Alta y altiva, pero lo primero que llama la atención es su nariz, que es perfecta para su tamaño y para ser la nariz de una mujer, y tiene los ojos claros como corresponde al fenotipo de las mujeres que siempre hicieron virar el cuello del hombre que hoy inaugura el hospital «Julio Trigo», y una abundante cabellera que desde fines de los sesenta no es enjuagada sino con los más costosos champúes europeos, y es de gestos moderados y suele llevar altas botas negras, muy costosas, que la hacen parecer una amazona, lo cual es comprensible puesto que ella viene de uno de los poblados rurales de las estribaciones de Sierra del Escambray, y su comportamiento es reservado y en el eterno anonimato, y el haberla preñado con cuatro muchachos y el haberla dispuesto a que sólo se ocupara de educarlos, hasta que alcanzaron la Universidad, y todo ese tiempo ella sin fisuras de conducta y con una obediencia carente de conflictos, es sin duda uno de los mayores logros personales de este hombre que a las 08:16 am del lunes 29 de mayo de 1989 en su residencia del reparto Mañanima, al oeste de La Habana, aún no se decide a aceptar un sorbo de miel.

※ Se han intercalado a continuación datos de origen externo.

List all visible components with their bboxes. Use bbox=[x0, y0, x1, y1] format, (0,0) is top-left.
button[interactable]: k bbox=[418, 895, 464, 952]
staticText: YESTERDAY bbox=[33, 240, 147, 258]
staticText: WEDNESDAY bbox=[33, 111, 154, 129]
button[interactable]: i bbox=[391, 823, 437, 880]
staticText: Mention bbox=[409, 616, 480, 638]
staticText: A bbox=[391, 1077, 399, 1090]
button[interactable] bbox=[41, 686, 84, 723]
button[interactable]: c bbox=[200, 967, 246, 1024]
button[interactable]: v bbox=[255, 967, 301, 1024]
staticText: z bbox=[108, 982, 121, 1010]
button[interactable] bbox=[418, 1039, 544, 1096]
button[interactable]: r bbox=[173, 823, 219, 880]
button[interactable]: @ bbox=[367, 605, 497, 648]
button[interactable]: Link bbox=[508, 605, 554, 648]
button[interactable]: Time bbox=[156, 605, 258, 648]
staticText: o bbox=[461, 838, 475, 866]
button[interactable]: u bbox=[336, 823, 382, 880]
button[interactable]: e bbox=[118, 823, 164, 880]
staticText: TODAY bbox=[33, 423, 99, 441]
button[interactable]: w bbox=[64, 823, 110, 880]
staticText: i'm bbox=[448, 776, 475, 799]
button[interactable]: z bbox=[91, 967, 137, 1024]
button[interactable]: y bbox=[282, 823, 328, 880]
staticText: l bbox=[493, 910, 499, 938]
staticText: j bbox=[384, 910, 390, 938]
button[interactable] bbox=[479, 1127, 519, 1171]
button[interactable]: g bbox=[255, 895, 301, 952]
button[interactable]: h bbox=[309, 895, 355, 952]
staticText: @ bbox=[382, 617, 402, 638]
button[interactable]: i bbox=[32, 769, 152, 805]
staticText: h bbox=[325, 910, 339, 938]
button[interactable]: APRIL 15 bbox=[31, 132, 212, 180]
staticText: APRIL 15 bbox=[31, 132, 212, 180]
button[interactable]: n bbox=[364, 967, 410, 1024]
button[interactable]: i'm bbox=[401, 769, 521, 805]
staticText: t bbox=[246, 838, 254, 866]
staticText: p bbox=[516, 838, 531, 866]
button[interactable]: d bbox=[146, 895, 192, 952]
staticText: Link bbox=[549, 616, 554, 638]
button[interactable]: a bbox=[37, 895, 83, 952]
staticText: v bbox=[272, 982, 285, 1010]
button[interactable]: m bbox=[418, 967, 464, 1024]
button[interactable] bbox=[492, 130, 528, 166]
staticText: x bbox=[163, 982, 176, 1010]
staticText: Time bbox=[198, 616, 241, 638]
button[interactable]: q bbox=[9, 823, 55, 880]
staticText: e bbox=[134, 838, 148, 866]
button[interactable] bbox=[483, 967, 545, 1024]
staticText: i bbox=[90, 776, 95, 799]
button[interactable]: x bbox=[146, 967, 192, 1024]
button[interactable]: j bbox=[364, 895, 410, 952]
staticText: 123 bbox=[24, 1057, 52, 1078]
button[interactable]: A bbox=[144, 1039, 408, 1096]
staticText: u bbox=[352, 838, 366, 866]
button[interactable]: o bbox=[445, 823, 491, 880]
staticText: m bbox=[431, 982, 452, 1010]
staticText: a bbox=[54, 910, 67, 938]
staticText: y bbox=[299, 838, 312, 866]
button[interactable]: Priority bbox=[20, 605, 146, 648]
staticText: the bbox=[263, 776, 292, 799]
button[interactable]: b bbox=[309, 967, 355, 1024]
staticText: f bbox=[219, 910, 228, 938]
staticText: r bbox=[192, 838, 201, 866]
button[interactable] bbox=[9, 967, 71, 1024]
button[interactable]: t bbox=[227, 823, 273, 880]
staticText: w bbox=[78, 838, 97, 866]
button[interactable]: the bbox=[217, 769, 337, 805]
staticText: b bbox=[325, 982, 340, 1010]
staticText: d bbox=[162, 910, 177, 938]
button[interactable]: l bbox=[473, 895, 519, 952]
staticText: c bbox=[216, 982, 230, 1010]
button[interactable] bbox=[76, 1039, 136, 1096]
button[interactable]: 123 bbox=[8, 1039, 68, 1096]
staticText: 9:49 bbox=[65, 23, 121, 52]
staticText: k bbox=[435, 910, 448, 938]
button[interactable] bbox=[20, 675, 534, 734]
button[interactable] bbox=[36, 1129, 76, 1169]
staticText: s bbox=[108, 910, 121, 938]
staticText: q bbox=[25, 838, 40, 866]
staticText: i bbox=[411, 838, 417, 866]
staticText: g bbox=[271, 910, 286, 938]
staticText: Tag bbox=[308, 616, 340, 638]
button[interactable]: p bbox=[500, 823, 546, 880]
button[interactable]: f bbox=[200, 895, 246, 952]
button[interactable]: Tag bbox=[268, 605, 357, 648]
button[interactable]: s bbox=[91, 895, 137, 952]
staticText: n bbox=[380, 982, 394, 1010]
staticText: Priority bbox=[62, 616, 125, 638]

Muy pocas veces, en la intimidad de ambos, ella lo llama de otra manera que no sea viejo, el de la vida atesorada en común, el viejo de los tesoros.
Ahora ella decide llamarlo por su primer nombre, sabiendo que ese uso del apelativo, hecho además con un ligero —pero intencionado— cambio de tono, lo hará reaccionar, primero con un rápido pestañazo, sucedido de una mirada de consternación, para enseguida entender que no hay peligro y que está a solas, en la medida que allí se pueda estar a solas, con su mujer, en el comedor de su casa.
—Fidel —dice ella.
La soledad, desde luego, está limitada a los pocos metros cuadrados de ese comedor de mesa basta, gallega, dura y acogedora a la vez, en sus fuertes maderas, de las caobas serranas, porque un ejército agazapado detrás de esas paredes, permanece a la escucha y preparados para saltar, armas en mano, y rociando granadas de gases paralizantes, al primer requerimiento de este comensal de bata morada en la punta de la mesa.
08:17 am en el reloj de la pared, frente a él.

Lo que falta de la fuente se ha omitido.